The participants were enthusiastic about the so-called MAFSAC model, which deals with the best way to convey a message (Message, Active listening, Further asking, Summarising, Agreement and Conclusion). “We practised this together. The questioning and summarising, in particular, was a real eye-opener. It established a connection. We have enabled women to display male behaviour through role-playing. It was hilarious. They laughed a lot, but have also seriously played-out the scenario of: how do I deal with someone who is displaying dominant male behaviour?”
“Women have to realise that they can bring so much to the management board of a cooperative,” says Bert. “For example, they are often more realistic when it comes to creating an inventory of risks. The participants plan to insist on more female members joining their management boards. The training is called 'Female Leadership Training', but the goal is 'shared leadership', because it is, of course, best to have a mixed management board. During the training, they learned to stick to their goals, to deal with situations intelligently and to work on relationships and make good use of political field strategies.”
A question that Bert was often asked by other Dutch people was: How can you, as a white man in Africa, provide ‘Female Leadership training’? “But”, Bert replied, “this didn't matter at all for the participants. They saw me as someone who gave them knowledge that they could use. I didn’t sense any resistance from them and had good contact with the participants. I am still in our What’s App group. Besides, I delivered the training together with Bertken and Stellah.”
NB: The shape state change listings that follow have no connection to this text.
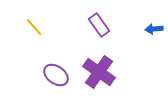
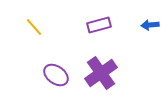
purple rectangle: rotated 70 degrees counterclockwise
blue arrow: moved 4 px left, 4 px up
purple cross: moved 2 px right, 1 px down; rotated 20 degrees clockwise
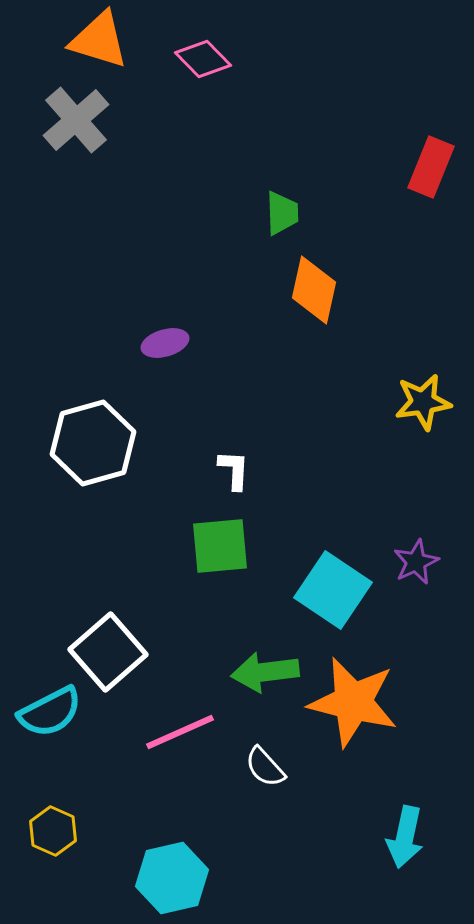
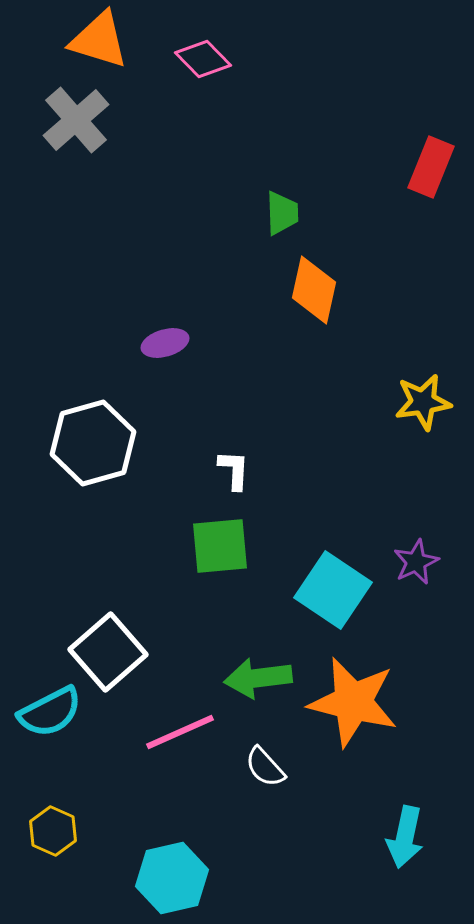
green arrow: moved 7 px left, 6 px down
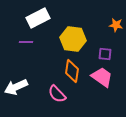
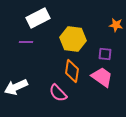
pink semicircle: moved 1 px right, 1 px up
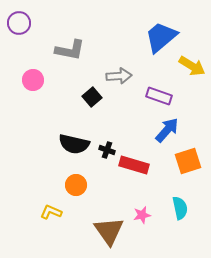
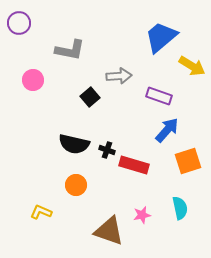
black square: moved 2 px left
yellow L-shape: moved 10 px left
brown triangle: rotated 36 degrees counterclockwise
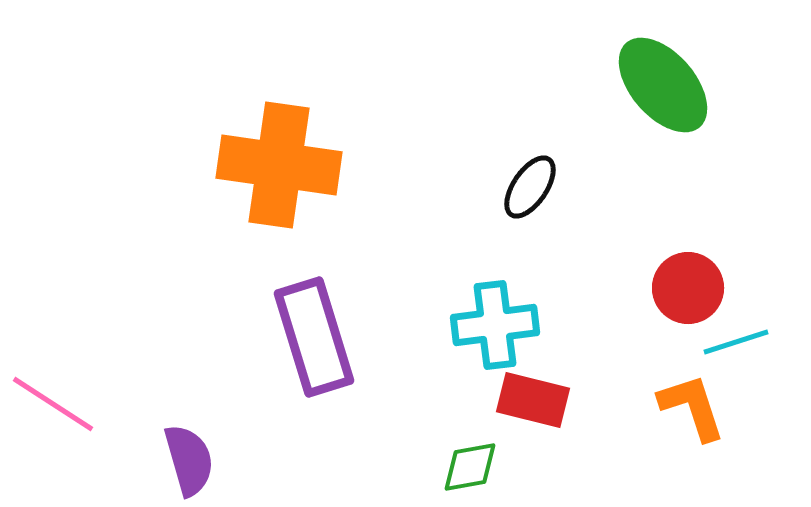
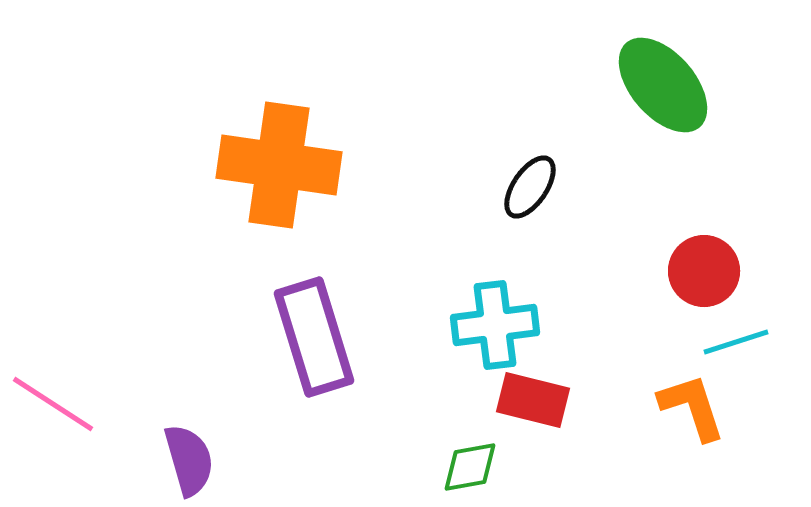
red circle: moved 16 px right, 17 px up
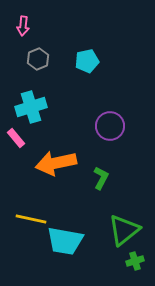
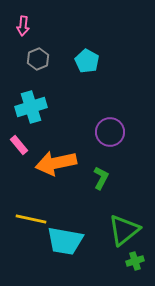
cyan pentagon: rotated 30 degrees counterclockwise
purple circle: moved 6 px down
pink rectangle: moved 3 px right, 7 px down
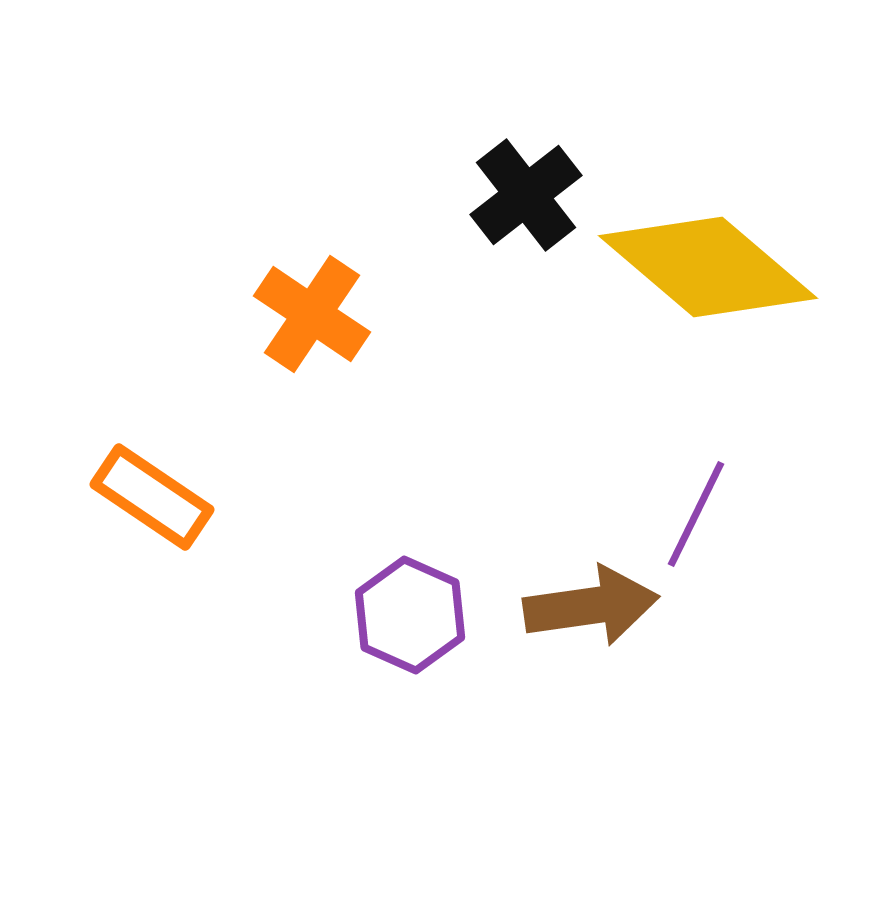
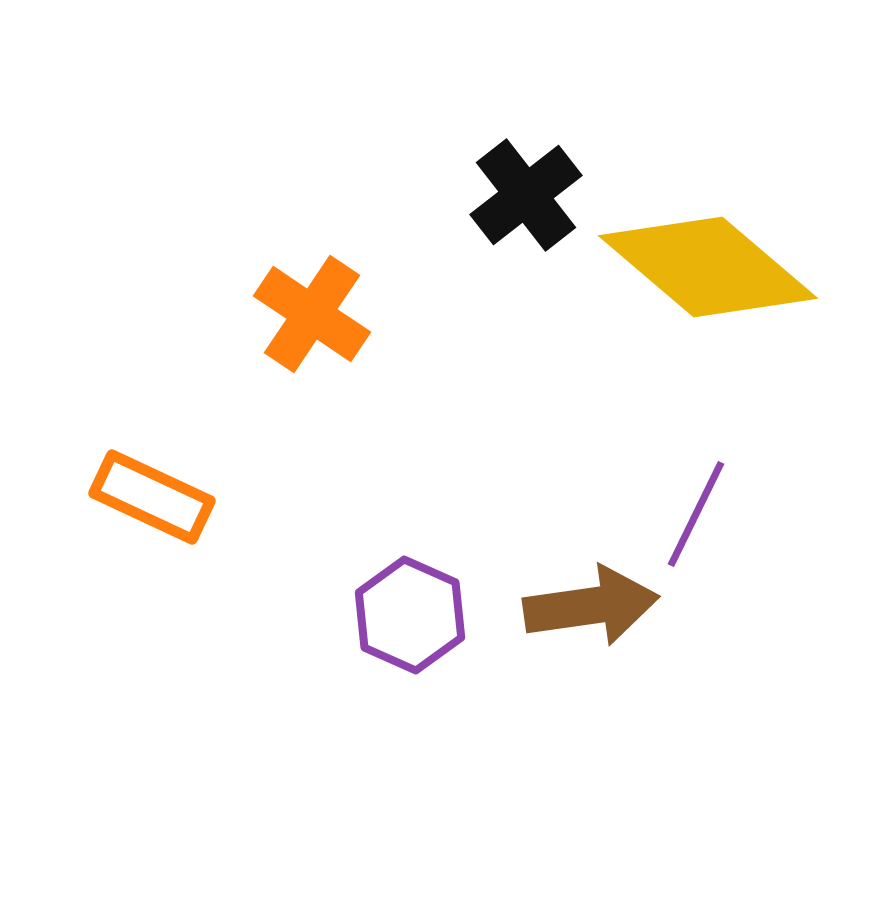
orange rectangle: rotated 9 degrees counterclockwise
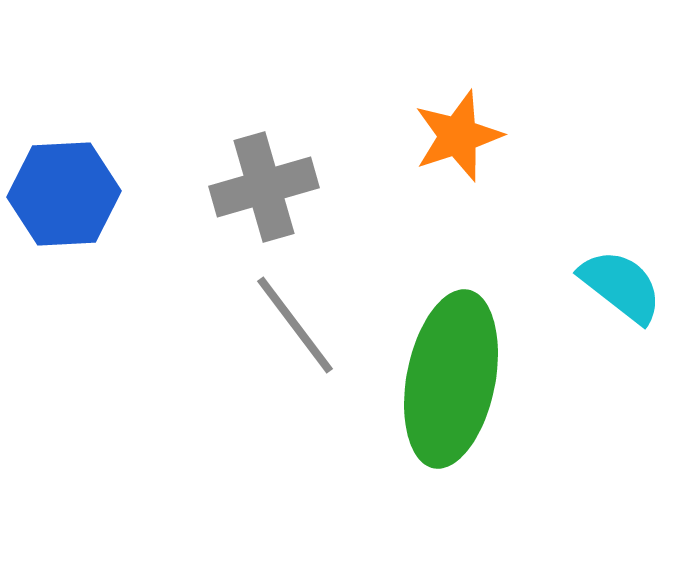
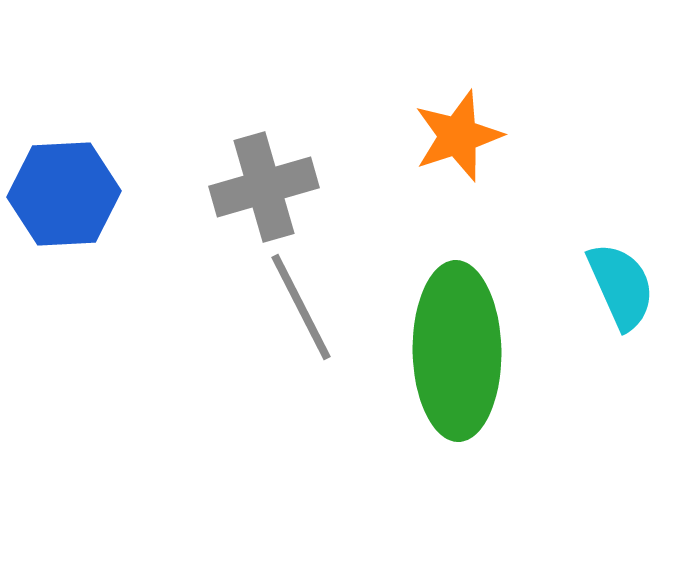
cyan semicircle: rotated 28 degrees clockwise
gray line: moved 6 px right, 18 px up; rotated 10 degrees clockwise
green ellipse: moved 6 px right, 28 px up; rotated 12 degrees counterclockwise
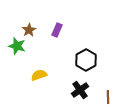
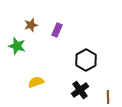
brown star: moved 2 px right, 5 px up; rotated 16 degrees clockwise
yellow semicircle: moved 3 px left, 7 px down
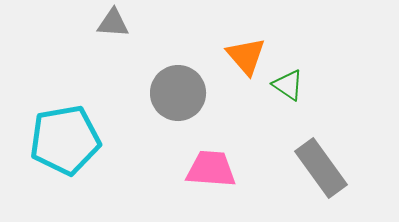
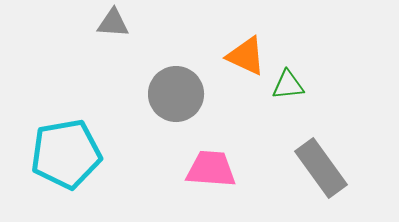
orange triangle: rotated 24 degrees counterclockwise
green triangle: rotated 40 degrees counterclockwise
gray circle: moved 2 px left, 1 px down
cyan pentagon: moved 1 px right, 14 px down
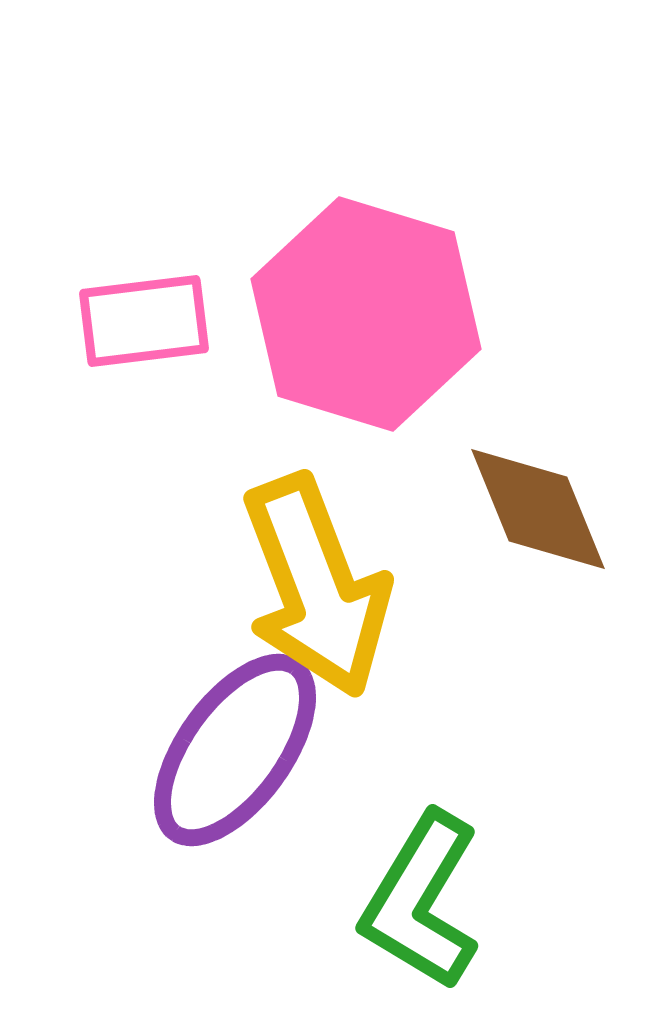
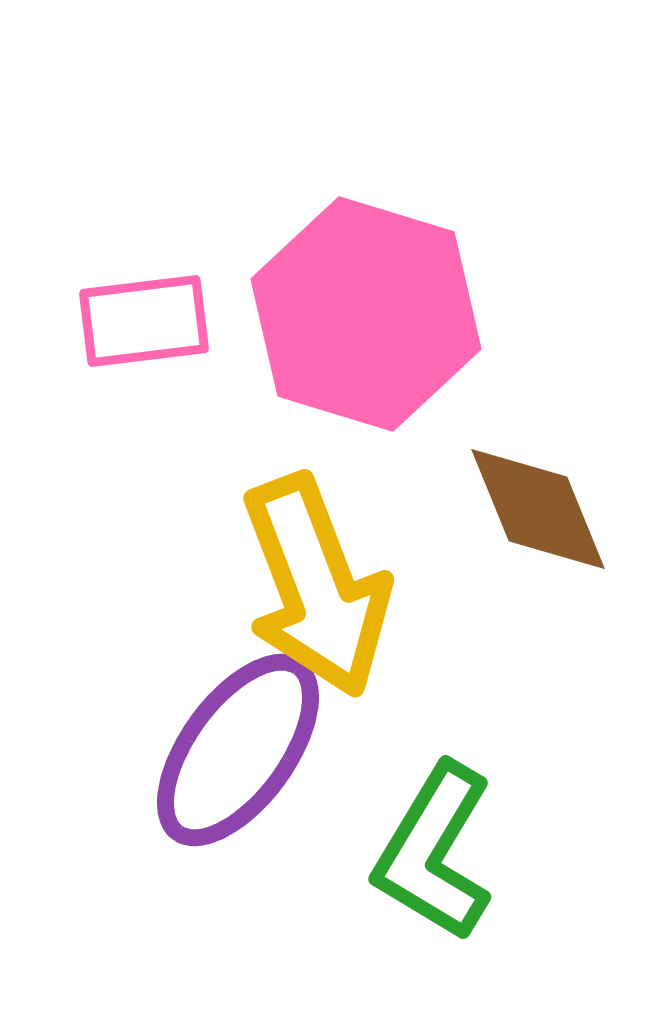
purple ellipse: moved 3 px right
green L-shape: moved 13 px right, 49 px up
The training is now mainly aimed at African women but could easily be adapted, according to Bert. “It’s suitable material with which you can enter the market and it would be nice to expand the training more broadly. As a trainer, you must have a certain amount of experience. In particular, being able to switch between the content and the level of your audience requires significant trainer skills. You have to be able to sense the needs of the participants.”
Bert has great respect for the mentality of the participants. “I find their mentality admirable. Their attitudes greatly reflect their Christian faith. Even when they experience setbacks, they thank God for the good times and make the most of it. In this time, with the spread of the coronavirus, I wish everyone would take on this example. People here are complaining that they cannot go to the hairdresser or the theatre. There, the people are not whining, but instead, stand tall and carry on. Fantastic! All in all, this training in Kenya was a fantastic experience. I would go again tomorrow if I could!”